As for needing to be around Bills' conditioning personnel to be in shape, well, everyone knows that's not necessary. Owens, 35, is one of the game's elite athletes whom many feel could physically play until he's 40.

"He has a very good history of being in shape and ready to go, so we're not anticipating anything different this year," said Bills strength and conditioning coach John Allaire. "He's a physical specimen. He'll be fun to work with."

Meanwhile, Owens' new teammates are eager to do the same.

"I'm pretty excited to meet the guy," tackle Langston Walker said. "We've all seen him make some amazing plays and catches over the last few years. His work ethic is going to be one thing I really like.

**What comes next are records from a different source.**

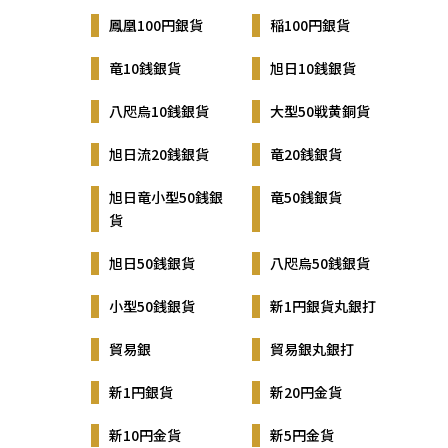
鳳凰100円銀貨
稲100円銀貨
竜10銭銀貨
旭日10銭銀貨
八咫烏10銭銀貨
大型50戦黄銅貨
旭日流20銭銀貨
竜20銭銀貨
旭日竜小型50銭銀
竜50銭銀貨
貨
旭日50銭銀貨
八咫烏50銭銀貨
小型50銭銀貨
新1円銀貨丸銀打
貿易銀
貿易銀丸銀打
新1円銀貨
新20円金貨
新10円金貨
新5円金貨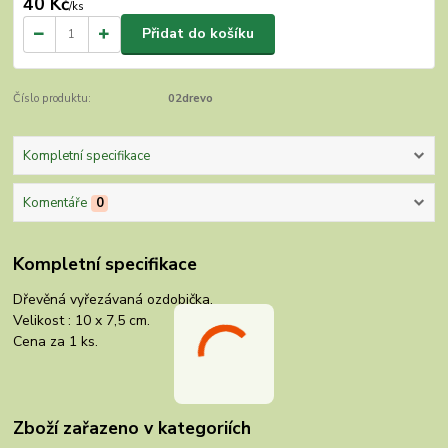
40 Kč
/
ks
Přidat do košíku
Číslo produktu:
02drevo
Kompletní specifikace
Komentáře
0
Kompletní specifikace
Dřevěná vyřezávaná ozdobička.
Velikost : 10 x 7,5 cm.
Cena za 1 ks.
Zboží zařazeno v kategoriích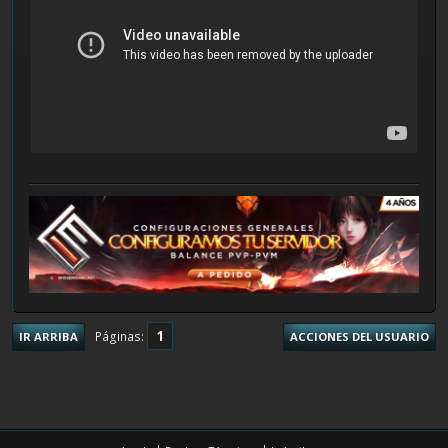
1
Páginas
IR ARRIBA
ACCIONES DEL USUARIO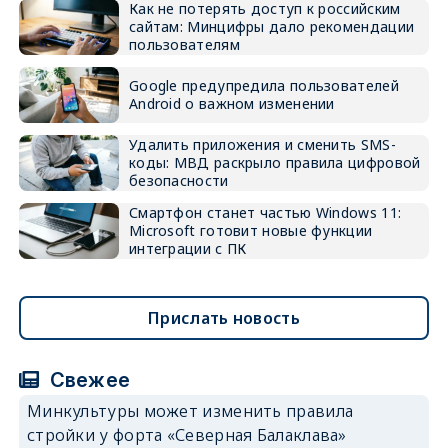
Как не потерять доступ к российским
сайтам: Минцифры дало рекомендации
пользователям
Google предупредила пользователей
Android о важном изменении
Удалить приложения и сменить SMS-
коды: МВД раскрыло правила цифровой
безопасности
Смартфон станет частью Windows 11:
Microsoft готовит новые функции
интеграции с ПК
Прислать новость
Свежее
Минкультуры может изменить правила
стройки у форта «Северная Балаклава»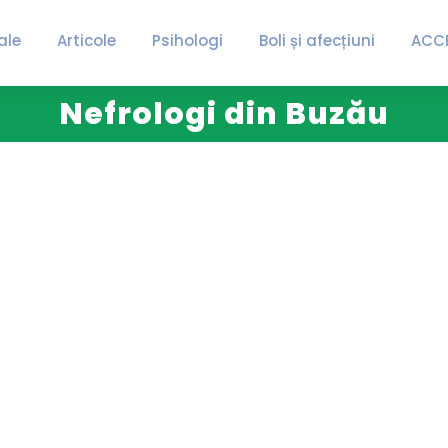
ale
Articole
Psihologi
Boli și afecțiuni
ACC
Nefrologi din Buzău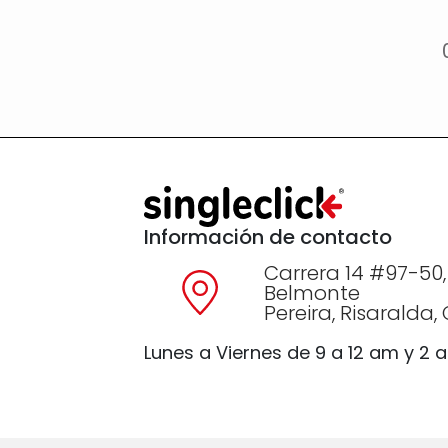
Información de contacto
Carrera 14 #97-50,
Belmonte
Pereira, Risaralda
Lunes a Viernes de 9 a 12 am y 2 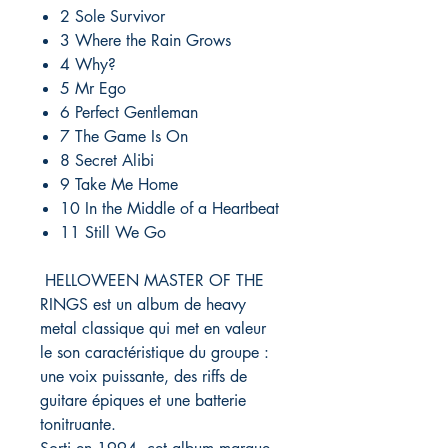
2 Sole Survivor
3 Where the Rain Grows
4 Why?
5 Mr Ego
6 Perfect Gentleman
7 The Game Is On
8 Secret Alibi
9 Take Me Home
10 In the Middle of a Heartbeat
11 Still We Go
HELLOWEEN MASTER OF THE
RINGS est un album de heavy
metal classique qui met en valeur
le son caractéristique du groupe :
une voix puissante, des riffs de
guitare épiques et une batterie
tonitruante.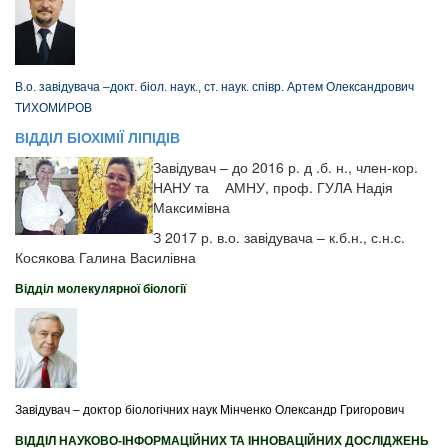
В.о. завідувача –докт. біол. наук., ст. наук. співр. Артем Олександрович
ТИХОМИРОВ
ВІДДІЛ БІОХІМІЇ ЛІПІДІВ
Завідувач – до 2016 р. д .б. н., член-кор.
НАНУ та АМНУ, проф. ГУЛА Надія
Максимівна
З 2017 р. в.о. завідувача – к.б.н., с.н.с.
Косякова Галина Василівна
Відділ молекулярної біології
Завідувач – доктор біологічних наук Мінченко Олександр Григорович
ВІДДІЛ НАУКОВО-ІНФОРМАЦІЙНИХ ТА ІННОВАЦІЙНИХ ДОСЛІДЖЕНЬ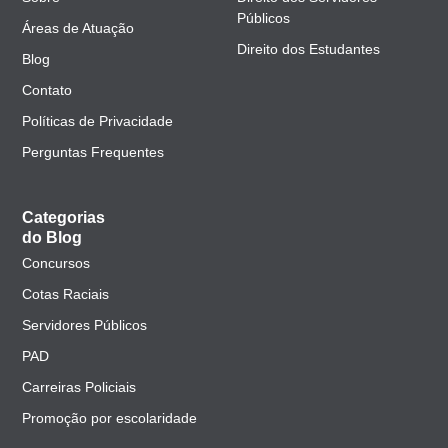
Públicos
Áreas de Atuação
Direito dos Estudantes
Blog
Contato
Políticas de Privacidade
Perguntas Frequentes
Categorias
do Blog
Concursos
Cotas Raciais
Servidores Públicos
PAD
Carreiras Policiais
Promoção por escolaridade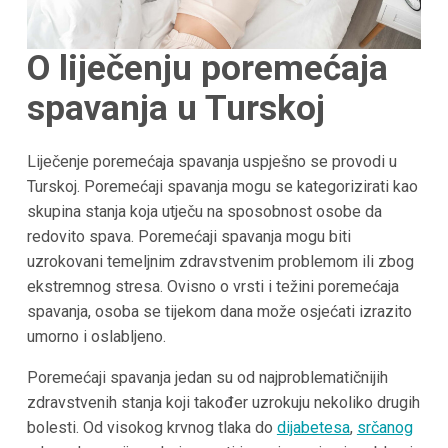
O liječenju poremećaja
spavanja u Turskoj
Liječenje poremećaja spavanja uspješno se provodi u
Turskoj. Poremećaji spavanja mogu se kategorizirati kao
skupina stanja koja utječu na sposobnost osobe da
redovito spava. Poremećaji spavanja mogu biti
uzrokovani temeljnim zdravstvenim problemom ili zbog
ekstremnog stresa. Ovisno o vrsti i težini poremećaja
spavanja, osoba se tijekom dana može osjećati izrazito
umorno i oslabljeno.
Poremećaji spavanja jedan su od najproblematičnijih
zdravstvenih stanja koji također uzrokuju nekoliko drugih
bolesti. Od visokog krvnog tlaka do
dijabetesa
,
srčanog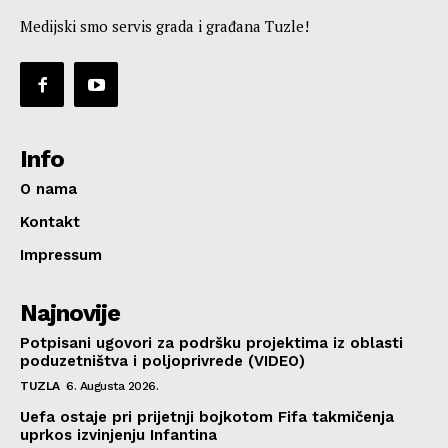
Medijski smo servis grada i građana Tuzle!
Info
O nama
Kontakt
Impressum
Najnovije
Potpisani ugovori za podršku projektima iz oblasti
poduzetništva i poljoprivrede (VIDEO)
TUZLA
6. Augusta 2026.
Uefa ostaje pri prijetnji bojkotom Fifa takmičenja
uprkos izvinjenju Infantina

I heard nothing but people raving about how hard the guy works every day, so that's important."

Quarterback Trent Edwards has already spent a good chunk of this month talking strategy and personnel groupings with coordinator Turk Schonert using a talent like Owens. He's anxious to start throwing footballs to his new teammate. But he also knows it's still technically the offseason.

"He's obviously been playing the sport a long time," Edwards said. "He knows his body. He knows the relationship he needs to have with the quarterback. ... The sooner we can do that, the better. I'm excited to have him get here, and I don't know when that will be. I haven't been in touch with him. I'm sure he'll be here in the near future, and I'm anxious to get that going."

Owens told USA Today at the Alzheimer's gala that he indicated to Jauron he likely wouldn't attend any voluntary program work, but don't worry, he'll be in Buffalo when obligated and he'll be there in shape.

"I've never gone to a voluntary workout," Owens said. "I have a personal trainer. I take very good care of myself. I take pride in coming into camp in shape. If I'm in the area, I tend to stop by the facilities and work out with the guys. You know, I'm looking forward to that type of stuff."